I believe Blizzard should perhaps hire the guy above. I mean, they hired people who incorporated pokem0n to the game for heaven's sake. The guy above would be a refreshing addition to the people who implemented the Panda/Pokemon concept. I mean, it can't really go any worse than this.This kind if thread is, in my opinion, representative of just how much out of touch the online communitites of the game are with the actual community of the game itself; as well as how uninformed about the structure of companies.
Ghostcrawler is one of the lead developers of the game, true. But he is, at best, one among several people that make the big decisions at Blizzard, if even that. He is just given an assignment most of the time, to be carried out under certain conditions, with certain resources. And his is only one part of the game which he supervises and leads; one among many parts. So what do you expect from him? If the direction of the game is decided to be towards a certain place his work is to carry out his part of the steering, nothing else.
Has he failed partly? Oh yes. A lot actually. He has removed so much of the uniquness of classes and specialisations. Dumped down theory-crafting elements. Almost eradicated sandbox gameplay. Streamlined the #&$% out of the game, and has cut so many elements that most of the classes and specialisations feel tasteless, unexciting, routinely "okish", safe, predictable, restrained. He has substituted the excitement one should feel by playing a game with logical equality in performance, not! balance.
He has failed to understand that most players don't give a damn about balance; they just want to have fun. And that by catering to some echo chamber-effect driven minority that hangs around forums, he has missed the vast majority of players that don't even visit sites about the game. Oh yeah: MMOC's 36k active posters are nothing compared to the game's 7 million + players, or the past 12 million. They are not even representative of the community, because they are not chosen randomly. Yet he caters to them, and their never-ending conversations about "balance," whatever that is supposed to mean.

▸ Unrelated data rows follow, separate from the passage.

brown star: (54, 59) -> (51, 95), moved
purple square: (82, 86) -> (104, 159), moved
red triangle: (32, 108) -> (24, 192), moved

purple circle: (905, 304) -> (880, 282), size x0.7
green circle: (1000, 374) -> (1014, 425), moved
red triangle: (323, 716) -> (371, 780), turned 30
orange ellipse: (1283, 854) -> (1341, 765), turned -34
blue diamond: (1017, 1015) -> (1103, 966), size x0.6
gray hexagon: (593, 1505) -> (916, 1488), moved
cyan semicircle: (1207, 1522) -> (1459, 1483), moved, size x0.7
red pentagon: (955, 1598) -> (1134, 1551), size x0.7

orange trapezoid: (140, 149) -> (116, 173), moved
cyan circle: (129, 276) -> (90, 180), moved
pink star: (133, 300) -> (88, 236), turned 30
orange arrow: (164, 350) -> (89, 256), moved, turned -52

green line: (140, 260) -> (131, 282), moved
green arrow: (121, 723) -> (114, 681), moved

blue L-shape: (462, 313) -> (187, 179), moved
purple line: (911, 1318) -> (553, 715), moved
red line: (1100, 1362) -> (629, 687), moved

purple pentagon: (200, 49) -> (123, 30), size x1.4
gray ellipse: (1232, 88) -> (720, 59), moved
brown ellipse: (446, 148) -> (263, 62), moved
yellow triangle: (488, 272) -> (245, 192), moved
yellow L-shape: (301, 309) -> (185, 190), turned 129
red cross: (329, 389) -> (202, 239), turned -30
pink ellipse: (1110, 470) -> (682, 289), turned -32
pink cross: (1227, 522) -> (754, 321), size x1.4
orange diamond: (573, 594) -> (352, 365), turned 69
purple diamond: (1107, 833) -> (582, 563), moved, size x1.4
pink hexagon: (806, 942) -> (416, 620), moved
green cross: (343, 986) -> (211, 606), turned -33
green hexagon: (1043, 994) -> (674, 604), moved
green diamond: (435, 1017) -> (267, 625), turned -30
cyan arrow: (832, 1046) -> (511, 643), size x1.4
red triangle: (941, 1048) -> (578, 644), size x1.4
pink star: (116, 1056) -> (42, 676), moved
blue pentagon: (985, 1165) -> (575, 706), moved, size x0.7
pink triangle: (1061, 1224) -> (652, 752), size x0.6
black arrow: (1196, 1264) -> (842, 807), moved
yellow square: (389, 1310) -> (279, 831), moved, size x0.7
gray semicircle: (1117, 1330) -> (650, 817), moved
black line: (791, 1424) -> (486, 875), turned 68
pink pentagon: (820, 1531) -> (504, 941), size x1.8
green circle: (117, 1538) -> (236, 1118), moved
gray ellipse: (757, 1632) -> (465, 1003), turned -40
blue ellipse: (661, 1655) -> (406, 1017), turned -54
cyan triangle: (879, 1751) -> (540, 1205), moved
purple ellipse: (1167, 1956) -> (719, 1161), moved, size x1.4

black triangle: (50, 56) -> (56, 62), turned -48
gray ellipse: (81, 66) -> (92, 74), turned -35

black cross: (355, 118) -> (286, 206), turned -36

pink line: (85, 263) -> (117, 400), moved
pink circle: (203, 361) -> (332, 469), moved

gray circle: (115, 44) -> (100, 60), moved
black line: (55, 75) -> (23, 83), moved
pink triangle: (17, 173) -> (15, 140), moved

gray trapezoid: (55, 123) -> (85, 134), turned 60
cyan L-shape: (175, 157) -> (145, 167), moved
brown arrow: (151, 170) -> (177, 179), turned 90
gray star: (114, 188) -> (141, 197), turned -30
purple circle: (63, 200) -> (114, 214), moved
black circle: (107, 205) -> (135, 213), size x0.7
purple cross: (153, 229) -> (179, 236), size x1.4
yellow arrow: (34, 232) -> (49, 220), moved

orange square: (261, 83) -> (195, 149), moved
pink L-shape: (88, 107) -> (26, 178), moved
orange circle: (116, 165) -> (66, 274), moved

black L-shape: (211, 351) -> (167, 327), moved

Even worse, he is a professional that should have long ago understood one simple thing: there can be no balance between two or more different elements. Only identical elements can be equal. So the best thing to do is strive for some semblance of equality, while keeping fun and excitement as his most important goal. But then again, even though instanced gameplay is far from what most players enjoy in the game, it's what the company is trying to promote, because it's easier to develop content for, and cheaper; and of course in instanced content you need balance for PvP, and absence of uniqueness for 10-man raiding in PvE. And so, whether he wants to or not, Ghostcrawler has been tasked to play his part is steering the game to be more accomodating towards those activities.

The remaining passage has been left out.